╔══

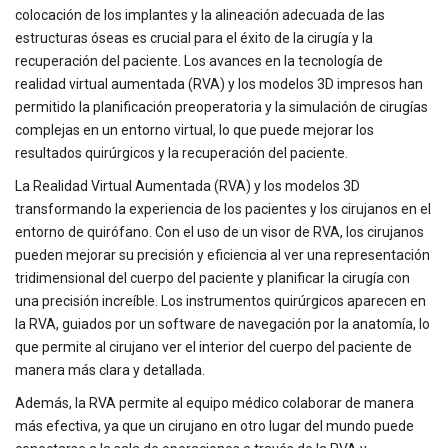
colocación de los implantes y la alineación adecuada de las
estructuras óseas es crucial para el éxito de la cirugía y la
recuperación del paciente. Los avances en la tecnología de
realidad virtual aumentada (RVA) y los modelos 3D impresos han
permitido la planificación preoperatoria y la simulación de cirugías
complejas en un entorno virtual, lo que puede mejorar los
resultados quirúrgicos y la recuperación del paciente.
La Realidad Virtual Aumentada (RVA) y los modelos 3D
transformando la experiencia de los pacientes y los cirujanos en el
entorno de quirófano. Con el uso de un visor de RVA, los cirujanos
pueden mejorar su precisión y eficiencia al ver una representación
tridimensional del cuerpo del paciente y planificar la cirugía con
una precisión increíble. Los instrumentos quirúrgicos aparecen en
la RVA, guiados por un software de navegación por la anatomía, lo
que permite al cirujano ver el interior del cuerpo del paciente de
manera más clara y detallada.
Además, la RVA permite al equipo médico colaborar de manera
más efectiva, ya que un cirujano en otro lugar del mundo puede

╚══

Work to be completed
What are the lines above that hold the string "mejorar"? Copy them.

Solution to the problem
complejas en un entorno virtual, lo que puede mejorar los
pueden mejorar su precisión y eficiencia al ver una representación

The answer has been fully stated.